WHAT TO DO: Count the lines in the entries below that mention the string "each", then write that number by itself.

Stored data
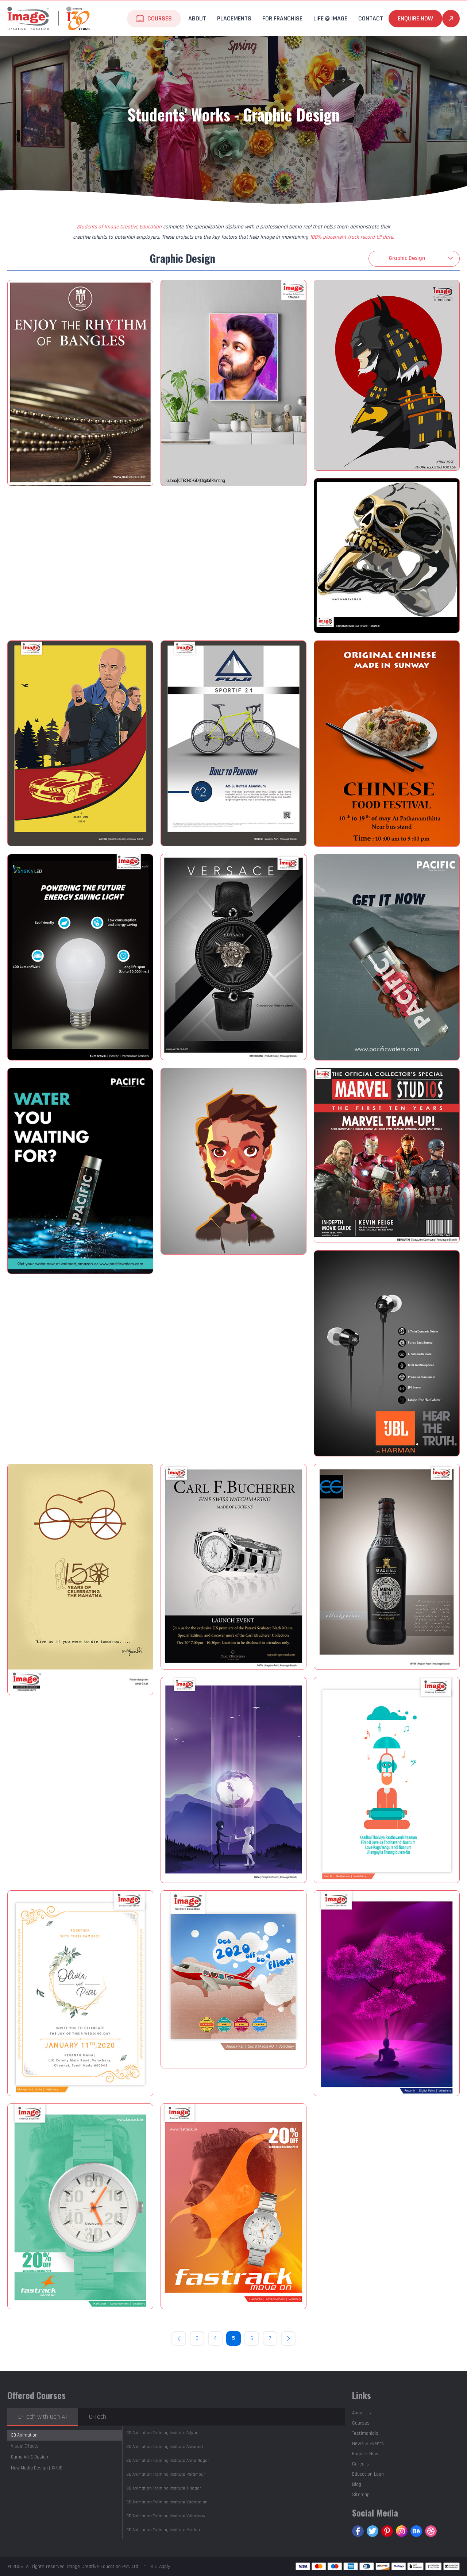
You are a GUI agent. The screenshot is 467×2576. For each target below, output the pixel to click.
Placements (234, 18)
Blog (356, 2484)
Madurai (164, 2530)
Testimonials (365, 2433)
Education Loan (368, 2474)
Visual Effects (24, 2446)
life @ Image (330, 18)
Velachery (165, 2516)
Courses (159, 18)
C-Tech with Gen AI (42, 2417)
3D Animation (24, 2435)
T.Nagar (163, 2488)
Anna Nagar (167, 2460)
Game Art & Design (29, 2457)
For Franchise (282, 18)
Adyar (161, 2433)
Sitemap (361, 2494)
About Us (361, 2413)
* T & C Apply (157, 2566)
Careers (360, 2464)
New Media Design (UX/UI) (36, 2468)
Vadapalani (167, 2502)
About (197, 18)
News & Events (368, 2443)
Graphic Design (407, 258)
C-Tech (97, 2417)
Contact (370, 18)
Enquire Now (415, 18)
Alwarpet (164, 2446)
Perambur (165, 2474)
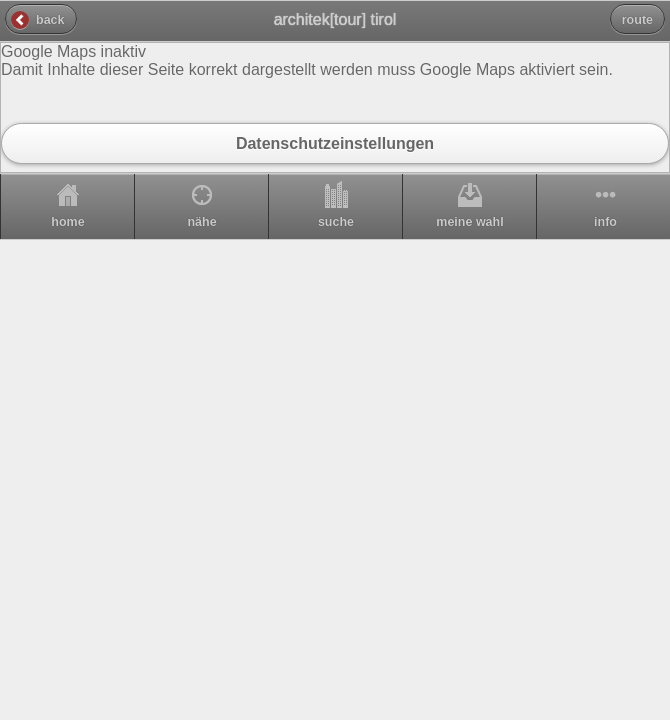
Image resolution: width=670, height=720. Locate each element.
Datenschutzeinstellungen (335, 143)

RESULT OF THIS TASK: 2